Citation index

A citation index is a kind of bibliographic index, an index of citations between publications, allowing the user to easily establish which later documents cite which earlier documents. A form of citation index is first found in 12th-century Hebrew religious literature. Legal citation indexes are found in the 18th century and were made popular by citators such as Shepard's Citations (1873). In 1961, Eugene Garfield's Institute for Scientific Information (ISI) introduced the first citation index for papers published in academic journals, first the Science Citation Index (SCI), and later the Social Sciences Citation Index (SSCI) and the Arts and Humanities Citation Index (AHCI). American Chemical Society converted its printed Chemical Abstract Service (established in 1907) into internet-accessible SciFinder in 2008. The first automated citation indexing [1] was done by CiteSeer in 1997 and was patented.[2] Other sources for such data include Google Scholar, Microsoft Academic, Elsevier's Scopus, and the National Institutes of Health's iCite.[3]

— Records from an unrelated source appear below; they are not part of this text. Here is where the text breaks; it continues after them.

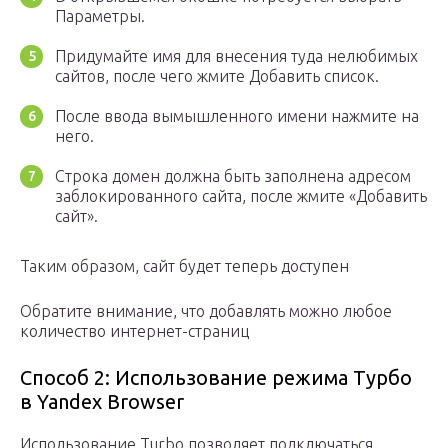
Параметры.
Придумайте имя для внесения туда нелюбимых
сайтов, после чего жмите Добавить список.
После ввода вымышленного имени нажмите на
него.
Строка домен должна быть заполнена адресом
заблокированного сайта, после жмите «Добавить
сайт».
Таким образом, сайт будет теперь доступен
Обратите внимание, что добавлять можно любое
количество интернет-страниц
Способ 2: Использование режима Турбо
в Yandex Browser
Использование Turbo позволяет подключаться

  1. ^ Giles, C. Lee, Kurt D. Bollacker, and Steve Lawrence. "CiteSeer: An automatic citation indexing system." In Proceedings of the third ACM conference on Digital libraries, pp. 89-98. 1998.
  2. ^ SR Lawrence, KD Bollacker, CL Giles "Autonomous citation indexing and literature browsing using citation context; US Patent 6,738,780, 2004.
  3. ^ Hutchins, BI; Baker, KL; Davis, MT; Diwersy, MA; Haque, E; Harriman, RM; Hoppe, TA; Leicht, SA; Meyer, P; Santangelo, GM (October 2019). "The NIH Open Citation Collection: A public access, broad coverage resource". PLOS Biology. 17 (10): e3000385. doi:10.1371/journal.pbio.3000385. PMC 6786512. PMID 31600197.